The digital health boom is racing ahead with only limited regulatory oversight as the FDA and others struggle to catch up to field whose innovations are outrunning the authorities. That’s to be expected. FDA regulation has historically been evolutionary, adapting to innovations and therapeutic advances rather than anticipating them. As the FDA increasingly adapts and extends its reach, it will establish a floor for the industry.
But regulatory authorities will never set the clinical and scientific standards needed to ensure a high quality of care. The onus is on the industry to do that — and then meet them. Even if it is possible to sidestep standards now, that won’t be the case as the industry matures, and health care providers and payers will be watching how it moves forward. I see three objectives as critical components for leading digital health forward with evidence-based standards.
Prioritize high-quality and transparent research. The standards of evidence-based medicine require not only a sufficient foundation of research backing any specific intervention, they also require a high level of quality as well as transparency, which is integral to assessing the quality of evidence. While there has been attention on the gaping lack of evidence in digital health, less discussed are the problems of evidence quality.
To elevate the industry to the standards of evidence-based medicine, digital health interventions must be evaluated in multiple randomized controlled trials that replicate clinically meaningful outcomes within appropriate populations. Standard measures to ensure scientific integrity and safeguard against bias must be followed, such as publishing trial protocols in advance of commencing a study and publishing the results in peer-reviewed journals — regardless of the outcome. Shielding research from scrutiny will undermine the credibility vital to the success of digital health. The methods and outcomes of research must be shown publicly as a matter of standard industry practice. Our reputations — and people’s health — depend on quality and transparency in our research.
Make research inclusive. Unlike doctors, researchers choose their patients. The potential for digital health to reach all populations can be realized only if research includes people whose profiles bring different challenges to outcomes — people over age 65, people of color, people with comorbidities. If the digital health industry is serious about using innovation to expand the impact of health care, that ambition must start in the development and testing stage — and be made public.
Meeting the standards of evidence-based medicine means measuring it against the most challenging real-world needs. This goes well beyond the conservative inclusion criteria that may be sufficient to gain regulatory clearance. It’s incumbent on the industry to recognize and meet a higher standard that is essential for patients, payers and providers.
Make access our mission. The concept of billions of people using mobile technology for virtual treatment — at their disposal 24 hours a day — is a game changer. But by focusing on the technology, we run the risk of being thought of as a “digital toy” industry, or — more defeating — as catering to privilege. Better, cheaper, faster is of no value unless it makes a difference in people’s lives. Staying true to a mission of putting patients at the center of what we do — our research, our design, our outreach — is key. As an industry, we must work to ensure that the populations who have been underserved by the current medical system have equal access to the digital health tools that can help.

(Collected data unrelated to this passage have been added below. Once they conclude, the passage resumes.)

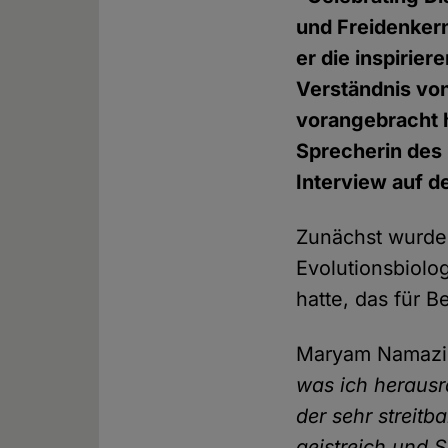
und Freidenkern
er die inspirier
Verständnis vo
vorangebracht 
Sprecherin des
Interview auf d
Zunächst wurde
Evolutionsbiolo
hatte, das für 
Maryam Namaz
was ich herausr
der sehr streitb
geistreich und S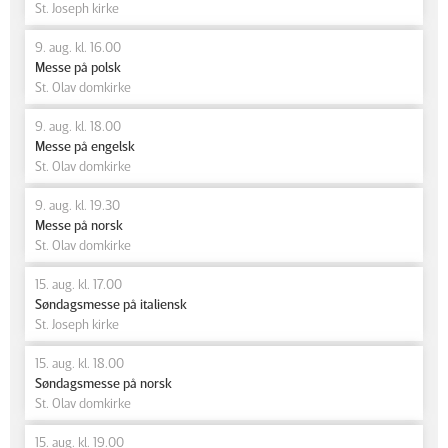
St. Joseph kirke
9. aug. kl. 16.00
Messe på polsk
St. Olav domkirke
9. aug. kl. 18.00
Messe på engelsk
St. Olav domkirke
9. aug. kl. 19.30
Messe på norsk
St. Olav domkirke
15. aug. kl. 17.00
Søndagsmesse på italiensk
St. Joseph kirke
15. aug. kl. 18.00
Søndagsmesse på norsk
St. Olav domkirke
15. aug. kl. 19.00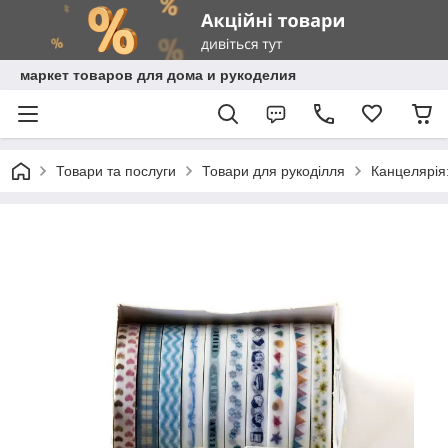
маркет товаров для дома и рукоделия
Товари та послуги
Товари для рукоділля
Канцелярія: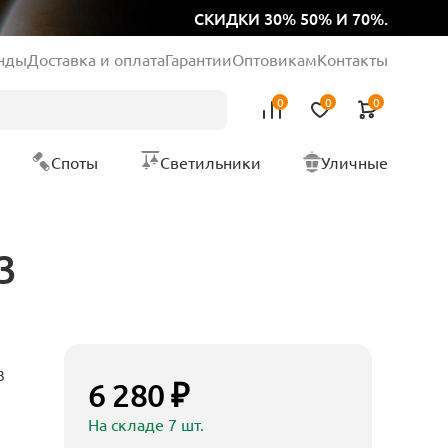
СКИДКИ 30% 50% И 70%.
нды
Доставка и оплата
Гарантии
Оптовикам
Контакты
0
0
0
Споты
Светильники
Уличные
3
3
6 280 ₽
На складе 7 шт.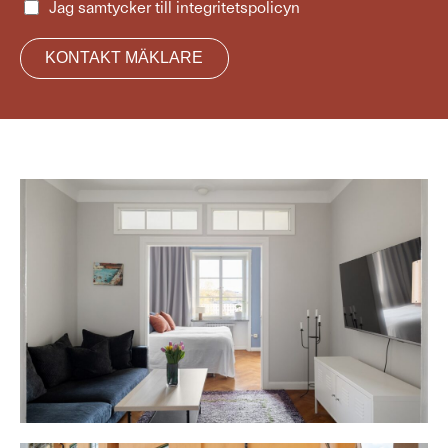
Jag samtycker till
integritetspolicyn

The digital health industry has been given a gift: the resources to solve the problems of health care in a new way. It’s a huge opportunity and a huge responsibility. Now, in these early days, is the time to get it right. The risks — literally, life and death — are too high to accept what other technology categories have considered reasonable standards for backing product claims. Companies will surely be called out quickly if they rely on a lesser standard.
I call on the digital health community to seize this moment: Commit to rigor and transparency in your research. Commit to increasing equitable access to care. Commit to establishing evidence-based medicine as the foundation of digital health.
Not doing so will fail the people who have invested so much in the success of digital health and those the industry exists to serve. Patients shouldn’t stand for anything less, and neither should we.
Jenna Carl is the vice president of clinical development and medical affairs of Big Health, a digital therapeutics company focused on mental health.